No wonder the scientists are frustrated. At a meeting in Copenhagen last week, leading researchers called explicitly for more government action, breaking the taboo that has traditionally held scientific inquiry above the political fray.
The purpose of the conference was to gather the latest data and present it to political leaders who will meet at the end of the year, also in Copenhagen. That summit is meant to begin negotiation on a successor treaty to Kyoto - the 1997 UN agreement that first obliged industrialised countries to cut greenhouse gas emissions.
Even by the standards of international diplomacy this is slow progress. It makes a sorry comparison with the urgency that world leaders have summoned in response to global financial meltdown and with the vast sums of money that were quickly pledged to bail out broken banks and car industries. The threat of climate meltdown, of broken ecosystems, is by any measure greater. Who will bail out the planet?
The picture that came out of Copenhagen was bleak: oceans rising faster than expected, and turning more acidic; rain forests disappearing and ice sheets retreating faster too. The worst case scenarios envisaged even two years ago now look optimistic. And while the news was widely reported, it was also treated in much of the media as somehow mundane - just another prognostication from the green doom-mongers.
We risk being numbed by the scale of the crisis, and by the grim inevitability with which it is sometimes portrayed. If the world is falling apart, and even our simplest shopping habits are part of the problem, what hope is there of change? And what if it is already too late? Pessimism soon becomes defeatism.
But not everyone is pessimistic. The Copenhagen meeting ended on an unusually upbeat note from conference organiser Professor Katherine Richardson: "I have great faith in humans and their ability to regulate their relationship with this planet."

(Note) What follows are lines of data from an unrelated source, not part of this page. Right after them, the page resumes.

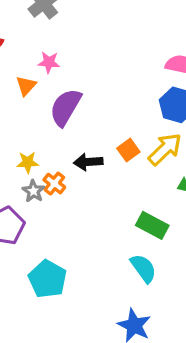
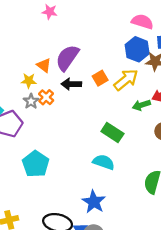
orange triangle: (26, 86) -> (44, 65), moved, turned -40
purple semicircle: (65, 107) -> (67, 58), moved
cyan semicircle: (143, 268) -> (104, 162), turned -40

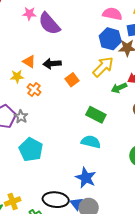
purple semicircle: (67, 58) -> (49, 24), moved, turned -70
orange square: (100, 78) -> (72, 80), moved
black arrow: (71, 84) -> (52, 64), moved
gray star: (31, 101) -> (21, 117), moved

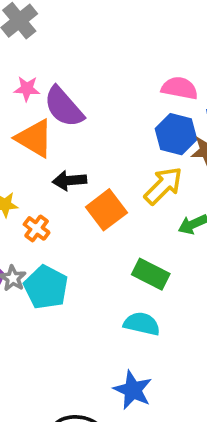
orange triangle: (29, 62) -> (34, 138), moved, size x1.6
orange square: (72, 80) -> (106, 210), size x1.5
cyan pentagon: (31, 150) -> (46, 287), moved

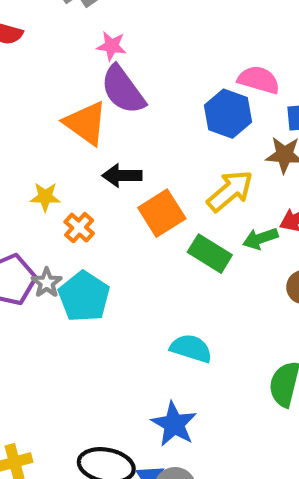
pink star: (27, 89) -> (112, 46), moved
blue hexagon: (176, 134) -> (228, 114), moved
green rectangle: (151, 274) -> (210, 254), moved

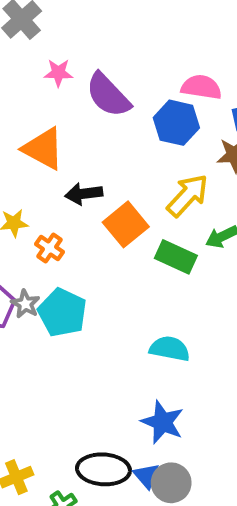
purple semicircle: (123, 90) -> (108, 95), moved

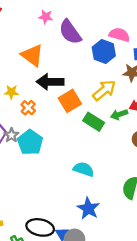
black arrow: (84, 194) -> (50, 82), size x1.4
blue star: (162, 422) -> (88, 208), moved

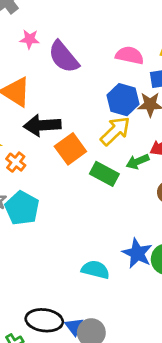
blue hexagon: (104, 51) -> (123, 100), moved
cyan semicircle: (84, 169) -> (95, 270), moved
blue star: (88, 208) -> (137, 253), moved

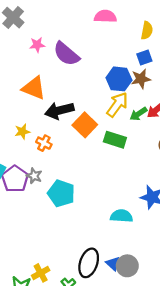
pink semicircle: (130, 55) -> (105, 16), moved
green arrow: (138, 162) -> (138, 114), moved
cyan pentagon: (22, 208) -> (61, 193), moved
black ellipse: (44, 320) -> (89, 263), turned -68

That is a simple message that is not heard often enough. With the departure of George Bush from the White House, a significant political obstacle to action has gone. Unlike his predecessor, Barack Obama needs no convincing that global warming is real, and that substantial, prompt action is required.
In terms of commitments to green investment, Britain now lags well behind the US. There is a commonly held view in Westminster that, while voters profess to care about the environment, those concerns are trumped by fears over the economy, crime and immigration. That is true up to a point. But as the 2006 Stern report identified, the disastrous consequences of inaction on climate change vastly outweigh the cost of action. Any long-term policy for the economy, or for that matter on crime and migration, will have to take notice of the environment too.
But policy-making for the long term has fallen out of fashion. In fact, many of us fell out of the habit of long-term thinking during the heady consumer boom. That must now change.
The financial crisis has shattered the free-market orthodoxy that drove policy for a generation. We can now develop a new political philosophy, one that has the principles of environmental sustainability at its core - that presents the threat of climate change not as inevitable apocalypse, but as an opportunity.
There is an antidote to climate defeatism: it is the knowledge that the actions we take now to lead a greener life could boost employment and develop an economy less dependent on wasteful financial services; improve national security by making us less dependent on fossil fuels; and deliver us a better, healthier, happier lifestyle. It so happens they will also preserve the planet for future generations.